#### PROVIDED RECORDS ####

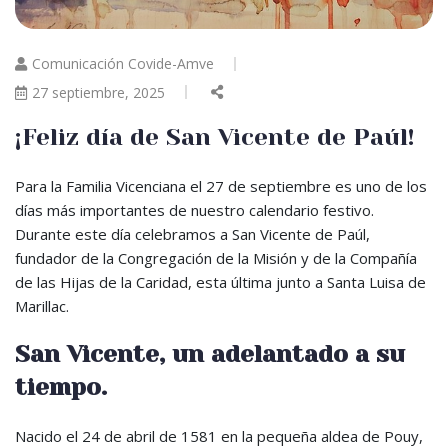
Comunicación Covide-Amve
27 septiembre, 2025
¡Feliz día de San Vicente de Paúl!
Para la Familia Vicenciana el 27 de septiembre es uno de los
días más importantes de nuestro calendario festivo.
Durante este día celebramos a San Vicente de Paúl,
fundador de la Congregación de la Misión y de la Compañía
de las Hijas de la Caridad, esta última junto a Santa Luisa de
Marillac.
San Vicente, un adelantado a su
tiempo.
Nacido el 24 de abril de 1581 en la pequeña aldea de Pouy,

####

Would you set down the material exactly as it stands, without the pictures?

Comunicación Covide-Amve
27 septiembre, 2025
¡Feliz día de San Vicente de Paúl!
Para la Familia Vicenciana el 27 de septiembre es uno de los
días más importantes de nuestro calendario festivo.
Durante este día celebramos a San Vicente de Paúl,
fundador de la Congregación de la Misión y de la Compañía
de las Hijas de la Caridad, esta última junto a Santa Luisa de
Marillac.
San Vicente, un adelantado a su
tiempo.
Nacido el 24 de abril de 1581 en la pequeña aldea de Pouy,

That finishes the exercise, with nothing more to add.